A Broiler or a Spoiler?—The presidential candidacy of Ralph Nader as an Independent—he and the Green Party have split—raises again, as it did in the 2000 election, the question of whether his searing whacks at the Bush administration will offset the Democrats’ fear that Nader will take away enough votes in November to throw the 2004 election to the Republicans.
Nader’s criticism is bipartisan. His statements on NBC’s Meet the Press on February 22, including his attack on the two major parties’ political “duopoly,” was strong stuff. “Washington is a corporate-occupied territory,” he said, “and the two parties are ferociously competing to see who is going to go to the White House and take orders from their corporate paymasters.”
We should say that we have been, and still are, career-long admirers of Nader’s consumer, driver, environmental and worker-protection crusades. In the 1960s, in the good old days as a reporter at the New York Times, we wrote the first story it published about Nader. We spent weeks one Washington summer tracking “Nader’s Raiders,” the college kids he recruited to help create public interest in his reformist agenda. But we won’t vote for him in November.

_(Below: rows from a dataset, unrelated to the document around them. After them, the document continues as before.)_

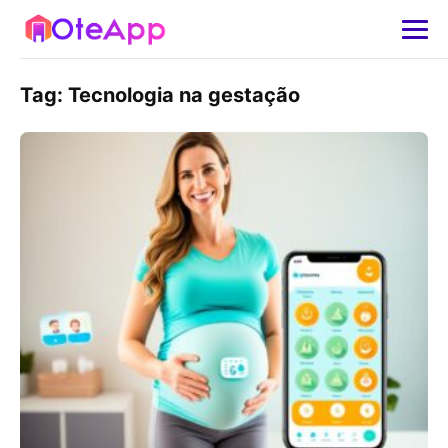
Tag:
Tecnologia na gestação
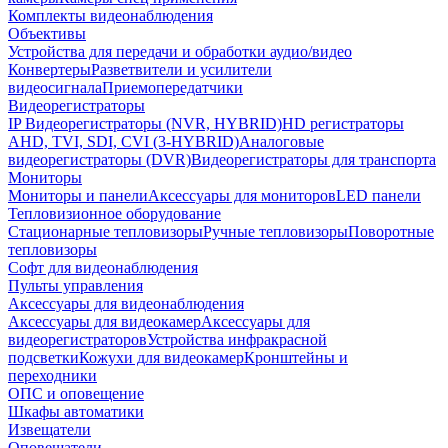
Комплекты видеонаблюдения
Объективы
Устройства для передачи и обработки аудио/видео
Конвертеры
Разветвители и усилители
видеосигнала
Приемопередатчики
Видеорегистраторы
IP Видеорегистраторы (NVR, HYBRID)
HD регистраторы
AHD, TVI, SDI, CVI (3-HYBRID)
Аналоговые
видеорегистраторы (DVR)
Видеорегистраторы для транспорта
Мониторы
Мониторы и панели
Аксессуары для мониторов
LED панели
Тепловизионное оборудование
Стационарные тепловизоры
Ручные тепловизоры
Поворотные
тепловизоры
Софт для видеонаблюдения
Пульты управления
Аксессуары для видеонаблюдения
Аксессуары для видеокамер
Аксессуары для
видеорегистраторов
Устройства инфракрасной
подсветки
Кожухи для видеокамер
Кронштейны и
переходники
ОПС и оповещение
Шкафы автоматики
Извещатели
Оповещатели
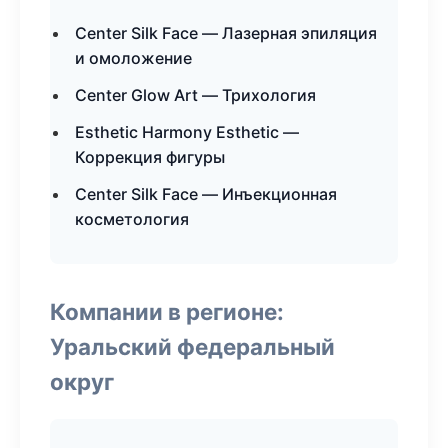
Center Silk Face — Лазерная эпиляция
и омоложение
Center Glow Art — Трихология
Esthetic Harmony Esthetic —
Коррекция фигуры
Center Silk Face — Инъекционная
косметология
Компании в регионе:
Уральский федеральный
округ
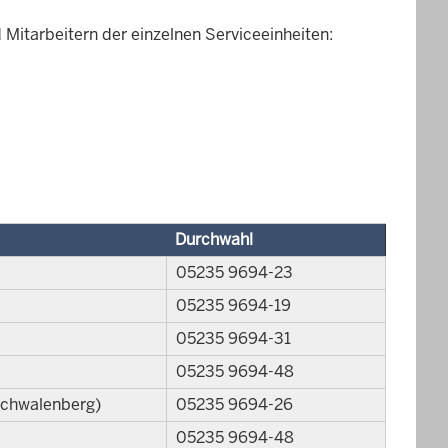
d Mitarbeitern der einzelnen Serviceeinheiten:
Durchwahl
05235 9694-23
05235 9694-19
05235 9694-31
05235 9694-48
Schwalenberg)
05235 9694-26
05235 9694-48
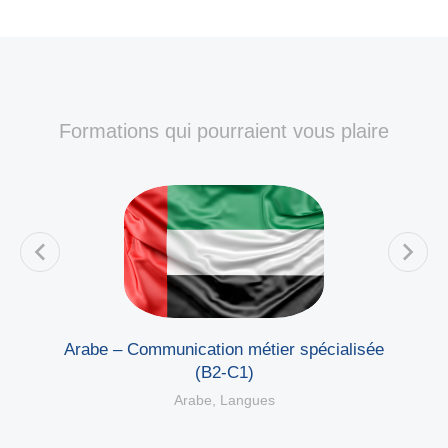
Formations qui pourraient vous plaire
e
Arabe – Communication métier spécialisée
(B2-C1)
Arabe
,
Langues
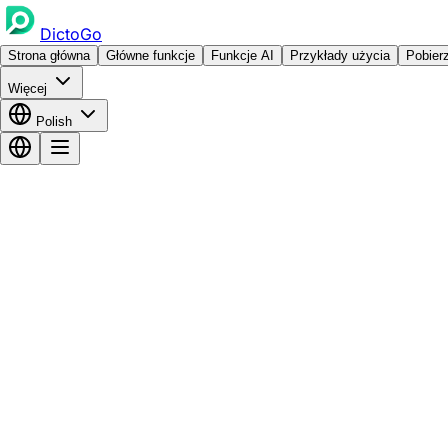
DictoGo
Strona główna
Główne funkcje
Funkcje AI
Przykłady użycia
Pobier
Więcej
Polish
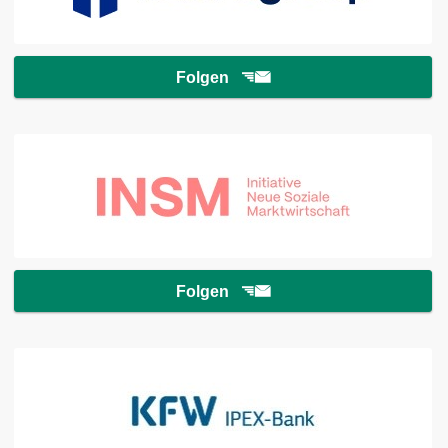
Folgen
Folgen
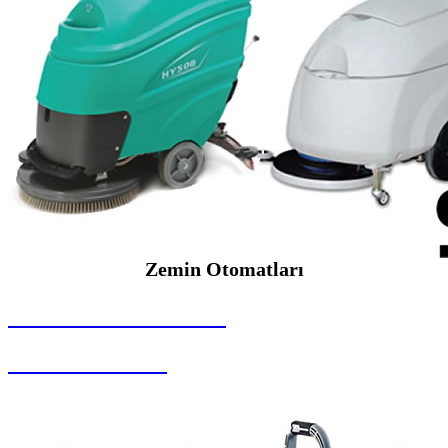
Zemin Otomatları
SEYBAR MAKİNALARI
Zemin Otomatları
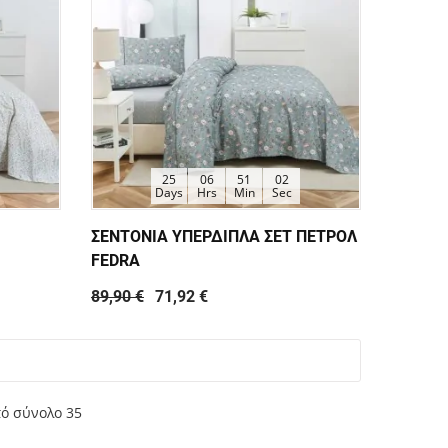
25
06
51
01
Days
Hrs
Min
Sec
ΣΕΝΤΟΝΙΑ ΥΠΕΡΔΙΠΛΑ ΣΕΤ ΠΕΤΡΟΛ
FEDRA
89,90 €
71,92 €
πό σύνολο 35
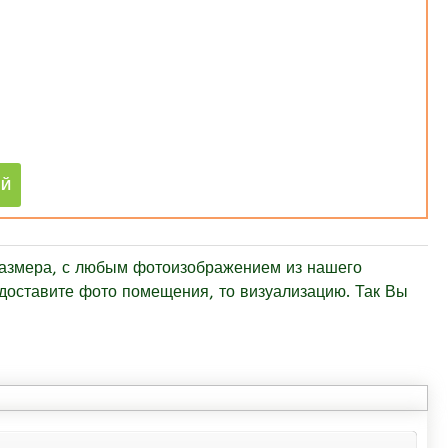
размера, с любым фотоизображением из нашего
едоставите фото помещения, то визуализацию. Так Вы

Here’s Looking at You—It’s not just Big Brother who’s peeking, it’s also the Founding Father.
The towering Washington Monument, as much a visual trademark of the nation’s capital as the domed U.S. Capitol building, is turning out to be both a tribute to the “father of our country” and a “monument to Big Brother.” That’s the judgment of Jim Berard, a former National Park Service volunteer who used to help staff the visitor handling crew at the monument.

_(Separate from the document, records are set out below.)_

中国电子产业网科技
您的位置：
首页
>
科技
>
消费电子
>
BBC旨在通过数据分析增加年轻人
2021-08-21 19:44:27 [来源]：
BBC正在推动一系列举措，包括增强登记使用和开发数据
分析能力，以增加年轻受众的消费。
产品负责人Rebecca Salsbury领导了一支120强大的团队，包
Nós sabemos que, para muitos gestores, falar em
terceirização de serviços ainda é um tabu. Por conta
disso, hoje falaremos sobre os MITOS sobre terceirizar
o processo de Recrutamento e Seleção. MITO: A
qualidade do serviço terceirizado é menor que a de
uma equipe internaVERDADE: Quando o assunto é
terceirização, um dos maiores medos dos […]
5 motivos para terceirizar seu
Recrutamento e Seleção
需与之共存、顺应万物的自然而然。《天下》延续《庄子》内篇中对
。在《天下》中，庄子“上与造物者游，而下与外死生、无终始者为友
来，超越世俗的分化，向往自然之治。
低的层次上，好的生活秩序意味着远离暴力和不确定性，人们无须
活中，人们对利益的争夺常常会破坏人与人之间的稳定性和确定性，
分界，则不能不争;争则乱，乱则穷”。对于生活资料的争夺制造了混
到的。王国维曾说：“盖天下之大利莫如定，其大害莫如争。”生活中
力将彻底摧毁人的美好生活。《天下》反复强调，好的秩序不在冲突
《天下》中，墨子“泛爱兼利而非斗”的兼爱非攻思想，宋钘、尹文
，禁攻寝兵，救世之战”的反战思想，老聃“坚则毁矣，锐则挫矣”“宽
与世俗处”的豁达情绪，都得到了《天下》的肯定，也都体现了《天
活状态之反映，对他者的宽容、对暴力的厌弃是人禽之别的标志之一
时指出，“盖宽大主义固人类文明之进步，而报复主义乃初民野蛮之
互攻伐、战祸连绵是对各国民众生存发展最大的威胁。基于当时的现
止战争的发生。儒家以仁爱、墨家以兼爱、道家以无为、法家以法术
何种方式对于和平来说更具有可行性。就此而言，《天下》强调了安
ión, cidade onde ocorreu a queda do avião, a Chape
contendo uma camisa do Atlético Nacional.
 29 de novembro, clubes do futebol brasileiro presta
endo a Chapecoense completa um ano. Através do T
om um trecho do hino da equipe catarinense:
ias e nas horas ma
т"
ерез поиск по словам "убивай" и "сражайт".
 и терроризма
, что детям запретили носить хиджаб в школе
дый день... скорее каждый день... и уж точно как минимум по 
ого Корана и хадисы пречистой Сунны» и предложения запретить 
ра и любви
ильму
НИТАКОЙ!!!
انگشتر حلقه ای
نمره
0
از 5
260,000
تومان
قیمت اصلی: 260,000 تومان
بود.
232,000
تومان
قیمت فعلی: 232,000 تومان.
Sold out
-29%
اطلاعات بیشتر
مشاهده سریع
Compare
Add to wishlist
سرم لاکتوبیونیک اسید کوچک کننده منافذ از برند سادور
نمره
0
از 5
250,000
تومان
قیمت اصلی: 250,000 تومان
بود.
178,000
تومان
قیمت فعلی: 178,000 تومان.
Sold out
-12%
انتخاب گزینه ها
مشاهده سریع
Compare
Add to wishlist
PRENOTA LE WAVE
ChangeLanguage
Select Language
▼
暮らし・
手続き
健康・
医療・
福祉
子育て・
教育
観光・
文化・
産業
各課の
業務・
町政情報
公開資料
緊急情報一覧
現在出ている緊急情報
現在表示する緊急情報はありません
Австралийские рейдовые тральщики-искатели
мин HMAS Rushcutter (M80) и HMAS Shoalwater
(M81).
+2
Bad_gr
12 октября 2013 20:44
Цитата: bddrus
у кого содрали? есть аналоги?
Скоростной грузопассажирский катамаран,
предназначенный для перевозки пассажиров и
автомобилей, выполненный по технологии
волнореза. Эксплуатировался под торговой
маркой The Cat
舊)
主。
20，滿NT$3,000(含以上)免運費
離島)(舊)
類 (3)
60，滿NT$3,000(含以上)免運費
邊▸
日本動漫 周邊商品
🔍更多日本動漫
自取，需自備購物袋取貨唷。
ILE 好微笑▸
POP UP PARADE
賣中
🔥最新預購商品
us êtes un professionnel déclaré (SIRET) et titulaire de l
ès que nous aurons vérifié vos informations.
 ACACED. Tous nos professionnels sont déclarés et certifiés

In an op-ed piece in the Washington Post remarking upon an irony on Presidents’ Day, he revealed for the first time that, to monitor people on the National Mall below, the government has installed video surveillance cameras in four of the Washington Monument’s eight top-most windows. The other four of the few see-below openings at the peak—or maybe the peek—of the 555-foot granite monument are now the only available outlook spots for tourists who go to the top. The rest are boarded up to hide and protect the cameras.

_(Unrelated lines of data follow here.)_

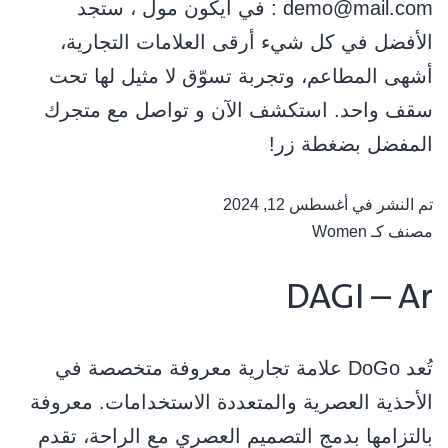
: demo@mail.com في آيكون مول ، ستجد
الأفضل في كل شيء أرقى العلامات التجارية،
أشهى المطاعم، وتجربة تسوّق لا مثيل لها تحت
سقف واحد. استكشف الآن و تواصل مع متجرك
المفضل بضغطة زر!
تم النشر في
أغسطس 12, 2024
مصنف كـ
Women
DAGI – Ar
ﺗُﻌﺪ DoGo ﻋﻼﻣﺔ ﺗﺠﺎرﻳﺔ ﻣﻌﺮوﻓﺔ ﻣﺘﺨﺼﺼﺔ ﻓﻲ
اﻷﺣﺬﻳﺔ اﻟﻌﺼﺮﻳﺔ واﻟﻤﺘﻌﺪدة اﻻﺳﺘﺨﺪاﻣﺎت. ﻣﻌﺮوﻓﺔ
ﺑﺎﻟﺘﺰاﻣﻬﺎ ﺑﺪﻣﺞ اﻟﺘﺼﻤﻴﻢ اﻟﻌﺼﺮي ﻣﻊ اﻟﺮاﺣﺔ، ﺗﻘﺪم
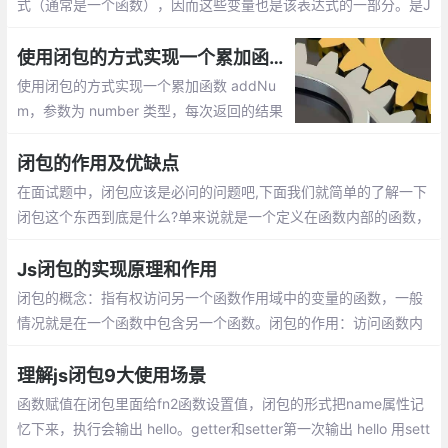
式（通常是一个函数），因而这些变量也是该表达式的一部分。是J
avascript语言的一个难点,也是它的特色,很多高级应用都要依靠...
使用闭包的方式实现一个累加函数 addNum
使用闭包的方式实现一个累加函数 addNu
m，参数为 number 类型，每次返回的结果
= 上一次计算的值 + 传入的值
闭包的作用及优缺点
在面试题中，闭包应该是必问的问题吧,下面我们就简单的了解一下
闭包这个东西到底是什么?单来说就是一个定义在函数内部的函数，
可以读取到其他函数内部变量的函数
Js闭包的实现原理和作用
闭包的概念：指有权访问另一个函数作用域中的变量的函数，一般
情况就是在一个函数中包含另一个函数。闭包的作用：访问函数内
部变量、保持函数在环境中一直存在，不会被垃圾回收机制处理
理解js闭包9大使用场景
函数赋值在闭包里面给fn2函数设置值，闭包的形式把name属性记
忆下来，执行会输出 hello。getter和setter第一次输出 hello 用sett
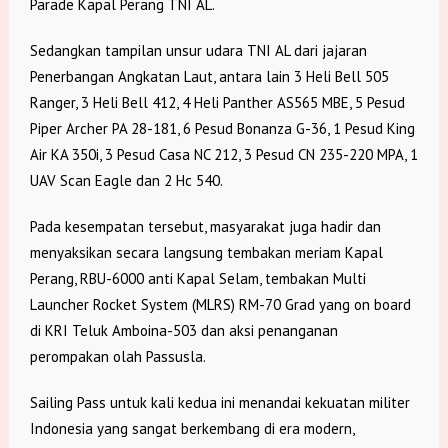
Parade Kapal Perang TNI AL.
Sedangkan tampilan unsur udara TNI AL dari jajaran
Penerbangan Angkatan Laut, antara lain 3 Heli Bell 505
Ranger, 3 Heli Bell 412, 4 Heli Panther AS565 MBE, 5 Pesud
Piper Archer PA 28-181, 6 Pesud Bonanza G-36, 1 Pesud King
Air KA 350i, 3 Pesud Casa NC 212, 3 Pesud CN 235-220 MPA, 1
UAV Scan Eagle dan 2 Hc 540.
Pada kesempatan tersebut, masyarakat juga hadir dan
menyaksikan secara langsung tembakan meriam Kapal
Perang, RBU-6000 anti Kapal Selam, tembakan Multi
Launcher Rocket System (MLRS) RM-70 Grad yang on board
di KRI Teluk Amboina-503 dan aksi penanganan
perompakan olah Passusla.
Sailing Pass untuk kali kedua ini menandai kekuatan militer
Indonesia yang sangat berkembang di era modern,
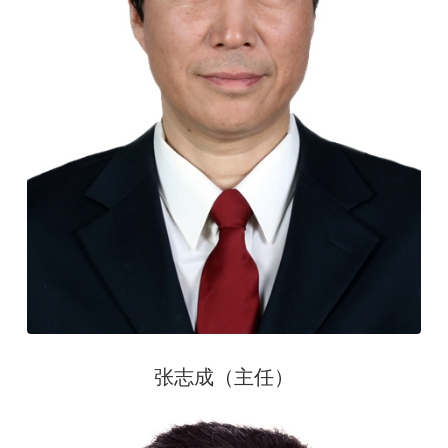
张志成（主任）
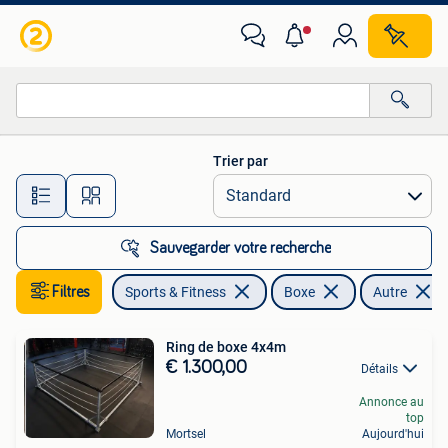
Boxe
Trier par
Toutes les distances…
Sauvegarder votre recherche
Filtres
Sports & Fitness
Boxe
Autre
Ring de boxe 4x4m
€ 1.300,00
Détails
Annonce au
top
Mortsel
Aujourd'hui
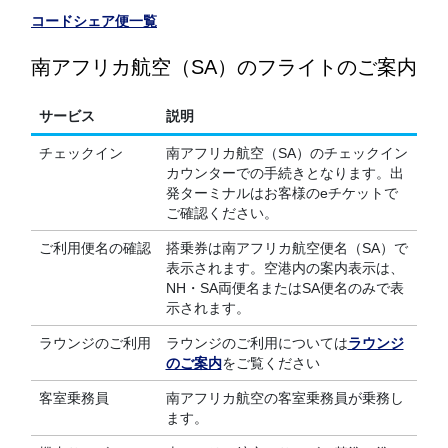
コードシェア便一覧
南アフリカ航空（SA）のフライトのご案内
サービス
説明
チェックイン
南アフリカ航空（SA）のチェックイン
カウンターでの手続きとなります。出
発ターミナルはお客様のeチケットで
ご確認ください。
ご利用便名の確認
搭乗券は南アフリカ航空便名（SA）で
表示されます。空港内の案内表示は、
NH・SA両便名またはSA便名のみで表
示されます。
ラウンジのご利用
ラウンジのご利用については
ラウンジ
のご案内
をご覧ください
客室乗務員
南アフリカ航空の客室乗務員が乗務し
ます。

Arguing that the government “should remove the cameras and end this desecration,” Berard added: “Are cameras in the eye sockets of Abraham Lincoln’s statue in the Lincoln Memorial next?”
Asked for comment on this apparently unwelcome development, the media relations people at the National Park Service, a branch of the Interior Department, declined to reply.
No surprise in that. Interior Department folks are not supposed to talk to the press. The Interior Department, which runs the National Park Service, fired the chief of the U.S. Park Police, Teresa Chambers, in December for telling a reporter that her force was being underfunded and was undermanned (such disclosures are a no-no in the Bush administration).
Chief Chambers, highly regarded as one of the few women police chiefs anywhere, filed a whistle-blower complaint and was placed on paid suspension pending an Interior Department investigation.
None of this is unexpected at what the Washington Spectator (March 15, 2002) renamed the “Inferior Department” under Interior Secretary Gale Norton. She was a founder of an anti-environmental group funded by the chemical and mining industries.
The Boob Tube—The parents of this journalistic household so named the television set decades ago when our kids turned on anything but Sesame Street. Now someone has spammed us a picture of a beaming Miss Piggy, the cutesy Sesame Street muppet, smilingly baring her right breast.
It must be a reaction to the public flap over the “wardrobe malfunction” afflicting singer Janet Jackson on the CBS-TV broadcast of the Super Bowl during the half-time show. Congress and the Federal Communications Commission say they are shocked—shocked! And the networks claim they’ll be cleaning the screen.